Almerindo Cardoso Simões Junior.(UFF)

Introdução

Os estudos em relação as diferenças comportamentais entre os sexos remontam desde a antiguidade. Os antigos filósofos gregos são citados como estudiosos desse tipo de questão lingüística. Da Idade Média até o início do século passado , vários trabalhos foram escritos, porém voltados para línguas estrangeiras. A linguagem da mulher era sempre colocada como um “dialeto” ou “sub linguagem”, se comparada a linguagem do homem. Eram ao mesmo tempo consideradas conservadoras, repletas de arcaísmos lingüísticos, mas concomitantemente apresentavam inovações.

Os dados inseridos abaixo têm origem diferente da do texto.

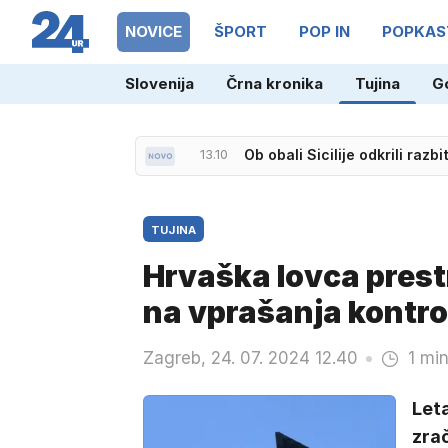
NOVICE
ŠPORT
POP IN
POPKAS
Slovenija
Črna kronika
Tujina
G
13.10
Ob obali Sicilije odkrili razb
TUJINA
Hrvaška lovca prestr
na vprašanja kontro
Zagreb, 24. 07. 2024 12.40
1 min
Leta
zrač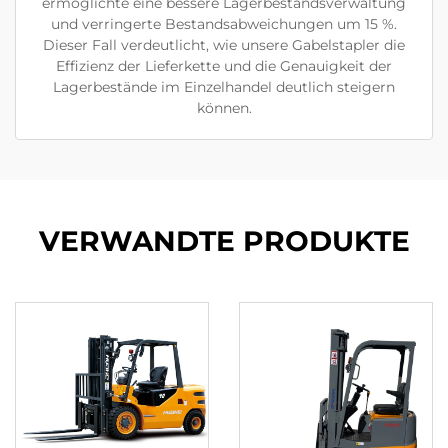
ermöglichte eine bessere Lagerbestandsverwaltung
und verringerte Bestandsabweichungen um 15 %.
Dieser Fall verdeutlicht, wie unsere Gabelstapler die
Effizienz der Lieferkette und die Genauigkeit der
Lagerbestände im Einzelhandel deutlich steigern
können.
VERWANDTE PRODUKTE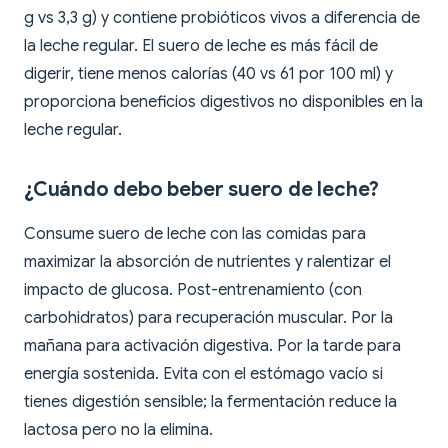
g vs 3,3 g) y contiene probióticos vivos a diferencia de
la leche regular. El suero de leche es más fácil de
digerir, tiene menos calorías (40 vs 61 por 100 ml) y
proporciona beneficios digestivos no disponibles en la
leche regular.
¿Cuándo debo beber suero de leche?
Consume suero de leche con las comidas para
maximizar la absorción de nutrientes y ralentizar el
impacto de glucosa. Post-entrenamiento (con
carbohidratos) para recuperación muscular. Por la
mañana para activación digestiva. Por la tarde para
energía sostenida. Evita con el estómago vacío si
tienes digestión sensible; la fermentación reduce la
lactosa pero no la elimina.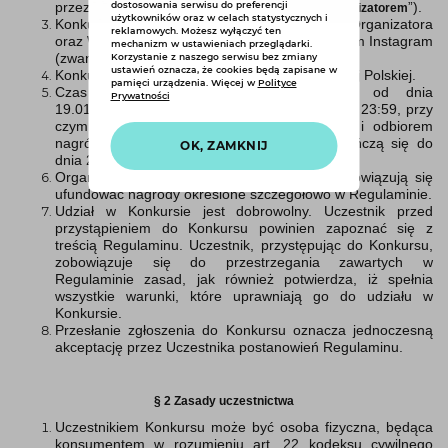
przez Michała Klimasa (zwana dalej “
”).
dostosowania serwisu do preferencji
Współorganizatorem
użytkowników oraz w celach statystycznych i
Konkurs przeprowadzany jest na profilach Organizatora
reklamowych. Możesz wyłączyć ten
oraz Współorganizatora w serwisie internetowym Instagram
mechanizm w ustawieniach przeglądarki.
(zwanym dalej: „
”).
Korzystanie z naszego serwisu bez zmiany
Stroną konkursu
ustawień oznacza, że cookies będą zapisane w
Konkurs odbywa się na terenie Rzeczypospolitej Polskiej.
pamięci urządzenia. Więcej w
Polityce
Czas trwania Konkursu obejmuje okres od dnia
Prywatności
19.01.2025 r. do dnia 24.01.2025 r. do godziny 23:59, przy
czym czynności związane z przyznawaniem i odbiorem
nagród oraz rozpatrywaniem reklamacji zakończą się do
OK, ZAMKNIJ
dnia 26.01.2025 r.
Organizator i Współorganizator Konkursu zobowiązują się
ufundować nagrody określone szczegółowo w Regulaminie.
Udział w Konkursie jest dobrowolny. Uczestnik przed
przystąpieniem do Konkursu powinien zapoznać się z
treścią Regulaminu. Uczestnik, przystępując do Konkursu,
zobowiązuje się do przestrzegania zawartych w
Regulaminie zasad, jak również potwierdza, iż spełnia
wszystkie warunki, które uprawniają go do udziału w
Konkursie.
Przesłanie zgłoszenia do Konkursu oznacza jednoczesną
akceptację przez Uczestnika postanowień Regulaminu.
§ 2 Zasady uczestnictwa
Uczestnikiem Konkursu może być osoba fizyczna, będąca
konsumentem w rozumieniu art. 22 kodeksu cywilnego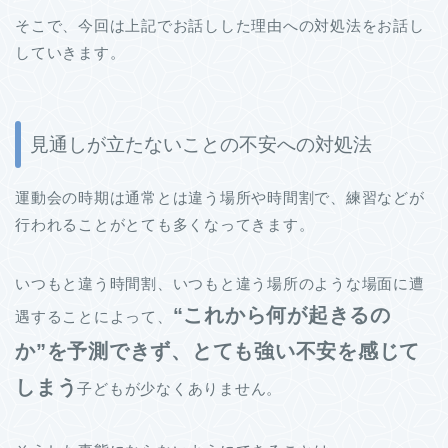
そこで、今回は上記でお話しした理由への対処法をお話し
していきます。
見通しが立たないことの不安への対処法
運動会の時期は通常とは違う場所や時間割で、練習などが
行われることがとても多くなってきます。
いつもと違う時間割、いつもと違う場所のような場面に遭
“これから何が起きるの
遇することによって、
か”を予測できず、とても強い不安を感じて
しまう
子どもが少なくありません。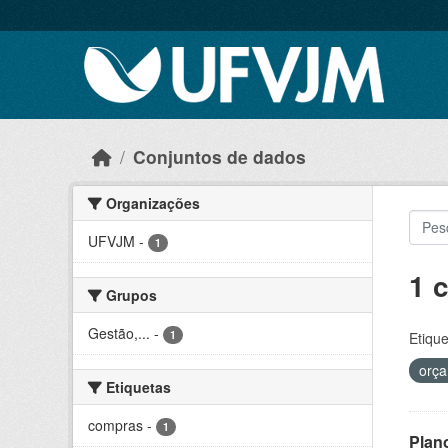
Skip to main content
Conjuntos de dados
Organizações
UFVJM
-
1
1 
Grupos
Gestão,...
-
1
Etique
orç
Etiquetas
compras
-
1
Plan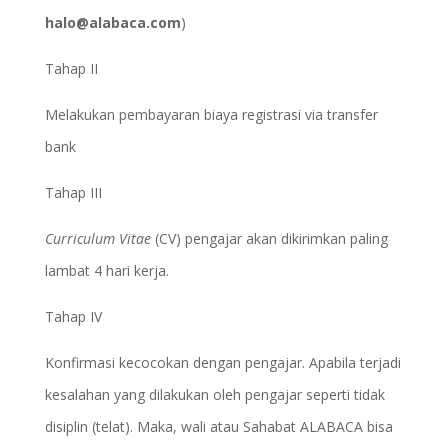
halo@alabaca.com
)
Tahap II
Melakukan pembayaran biaya registrasi via transfer
bank
Tahap III
Curriculum Vitae
(CV) pengajar akan dikirimkan paling
lambat 4 hari kerja.
Tahap IV
Konfirmasi kecocokan dengan pengajar. Apabila terjadi
kesalahan yang dilakukan oleh pengajar seperti tidak
disiplin (telat). Maka, wali atau Sahabat ALABACA bisa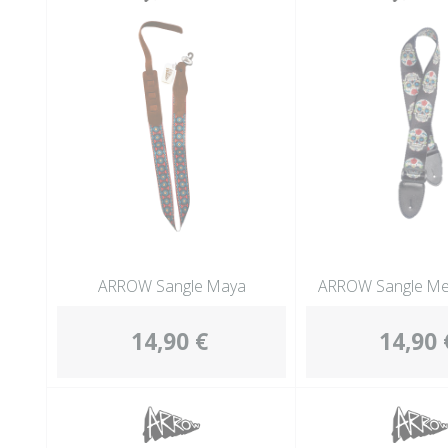
ARROW Sangle Maya
ARROW Sangle Mex
14,90 €
14,90 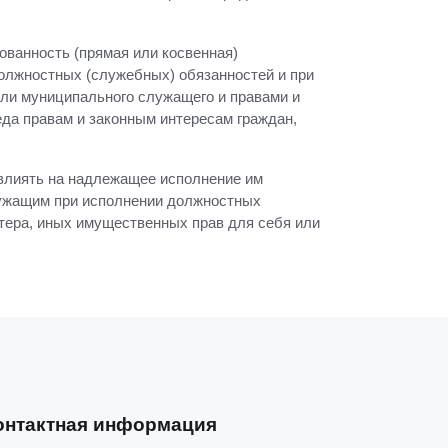
ованность (прямая или косвенная)
олжностных (служебных) обязанностей и при
или муниципального служащего и правами и
еда правам и законным интересам граждан,
овлиять на надлежащее исполнение им
ужащим при исполнении должностных
ктера, иных имущественных прав для себя или
онтактная информация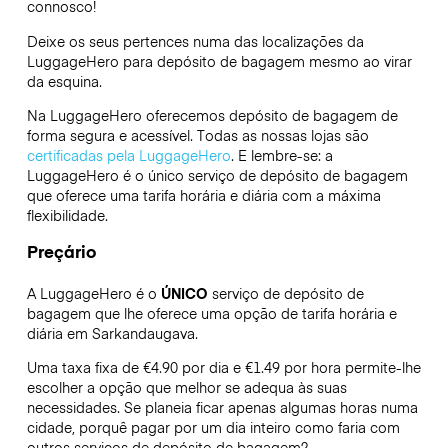
connosco!
Deixe os seus pertences numa das localizações da
LuggageHero
para depósito de bagagem mesmo ao virar
da esquina.
Na LuggageHero oferecemos depósito de bagagem de
forma segura e acessível. Todas as nossas lojas são
certificadas pela LuggageHero
. E lembre-se: a
LuggageHero é o único serviço de depósito de bagagem
que oferece uma tarifa horária e diária com a máxima
flexibilidade.
Preçário
A LuggageHero é o
ÚNICO
serviço de depósito de
bagagem que lhe oferece uma opção de tarifa horária e
diária em Sarkandaugava.
Uma taxa fixa de €4.90 por dia e €1.49 por hora permite-lhe
escolher a opção que melhor se adequa às suas
necessidades. Se planeia ficar apenas algumas horas numa
cidade, porquê pagar por um dia inteiro como faria com
outros serviços de depósito de bagagem?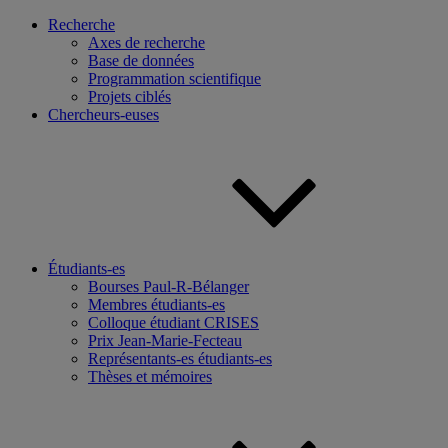
Recherche
Axes de recherche
Base de données
Programmation scientifique
Projets ciblés
Chercheurs-euses
Étudiants-es
Bourses Paul-R-Bélanger
Membres étudiants-es
Colloque étudiant CRISES
Prix Jean-Marie-Fecteau
Représentants-es étudiants-es
Thèses et mémoires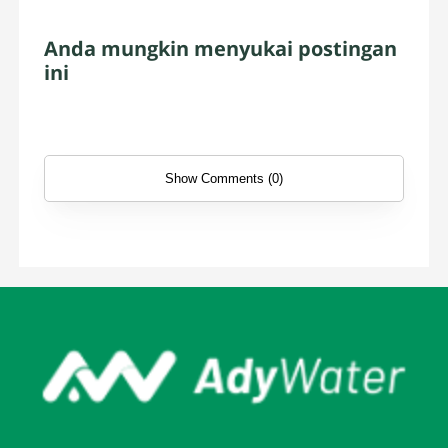
Anda mungkin menyukai postingan
ini
Show Comments (0)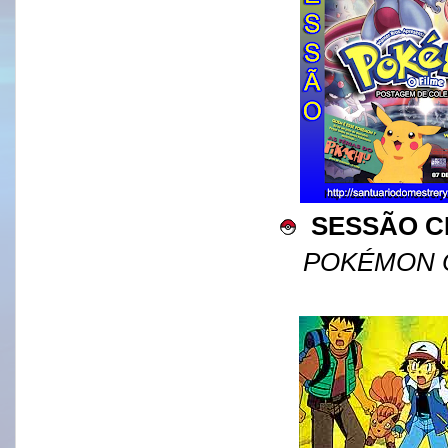
SESSÃO C
POKÉMON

Em língua portuguesa os primeiros tratados envolvendo as diferenças lingüísticas entre os sexos datam de década de 20 do século passado, boa parte delas calcadas em visões distorcidas da sociedade da época, além de fora do contexto da língua portuguesa no Brasil. Com a evolução feminina e o grande destaque obtido pela mulher em nossa sociedade no decorrer do último século, a “lingüística feminista” tomou corpo e voz. É cada vez maior o número de pesquisas e publicações a respeito da linguagem da mulher sob vários aspectos. Buscamos então a corrente inversa: o que foi feito da linguagem masculina? Como ela é abordada? E melhor: Como a mídia usa os próprios recursos da(s) linguagem(ns) masculina(s) para chegar a seu objeto? Que imagens são suscitadas nesses leitores? Como se dá todo este processo?

Dentro de uma perspectiva ainda embrionária, analisamos alguns exemplares da revista VIP, destinada ao público masculino e que traz assuntos de interesse do homem de hoje como moda, comportamento, sexo, piadas várias e mulheres em fotos sensuais.

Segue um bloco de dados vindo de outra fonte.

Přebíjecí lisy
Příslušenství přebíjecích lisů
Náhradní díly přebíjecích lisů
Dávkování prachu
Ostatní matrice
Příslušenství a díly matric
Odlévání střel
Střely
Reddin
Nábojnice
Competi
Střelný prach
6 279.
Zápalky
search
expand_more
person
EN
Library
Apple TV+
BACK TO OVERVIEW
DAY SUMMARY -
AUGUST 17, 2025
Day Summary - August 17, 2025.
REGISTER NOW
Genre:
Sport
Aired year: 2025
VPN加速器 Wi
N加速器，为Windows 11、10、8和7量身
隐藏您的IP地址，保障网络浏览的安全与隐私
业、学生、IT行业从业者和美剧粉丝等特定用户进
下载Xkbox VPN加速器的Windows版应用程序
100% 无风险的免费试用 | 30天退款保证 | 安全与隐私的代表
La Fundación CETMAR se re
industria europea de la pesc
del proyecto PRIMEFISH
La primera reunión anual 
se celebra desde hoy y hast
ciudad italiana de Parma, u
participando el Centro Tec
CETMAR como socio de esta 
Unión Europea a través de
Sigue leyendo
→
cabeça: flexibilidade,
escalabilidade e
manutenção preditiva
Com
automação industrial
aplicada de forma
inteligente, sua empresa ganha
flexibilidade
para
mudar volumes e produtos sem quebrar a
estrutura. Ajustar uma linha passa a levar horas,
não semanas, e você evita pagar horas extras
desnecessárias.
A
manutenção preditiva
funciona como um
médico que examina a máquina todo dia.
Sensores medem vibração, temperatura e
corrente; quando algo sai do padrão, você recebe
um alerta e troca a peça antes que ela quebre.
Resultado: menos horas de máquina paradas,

Usando os princípios teóricos de Charaudeau e Maingueneau, traçaremos um panorama do contrato comunicativo e veremos como a mídia usa de inúmeros artifícios para fazer com que esse leitor se sinta um super herói.

O princípio da diferença

Uma das questões levantadas por estudiosos é quando começam a aparecer as primeiras diferenças na linguagem das crianças, surgindo então a distinção entre os sexos. Segundo pesquisadores, por volta de 6 a 7 anos, as crianças já começam a buscar uma entoação diferencial, segundo percebem na fala dos adultos. Também, segundo dados, as meninas preocupam-se com formas mais padronizadas, buscando assim o prestígio de uma classe que foi durante séculos considerada “inferior” ou “secundária”. Os homens, ao contrário, buscam demonstrar a solidariedade através de uma forma não padrão.

Há de se destacar também o fato de que pais e mães já se comunicam de forma diferente com os filhos a partir da mais tenra idade. Em termos de comportamento social, as meninas parecem ser mais cooperativas e menos competitivas. Já os meninos, talvez devido a função social dada e cobrada do homem através dos séculos, tomam mais decisões. Não que as meninas não decidam ou ordenem. Quando brincam com crianças mais jovens, ou ocupam papéis de liderança como mãe ou professora, também dão ordens e tem posturas dominantes. Em todas estas abordagens é imprescindível que se leve em conta os contexto social e histórico dos papéis homem x mulher.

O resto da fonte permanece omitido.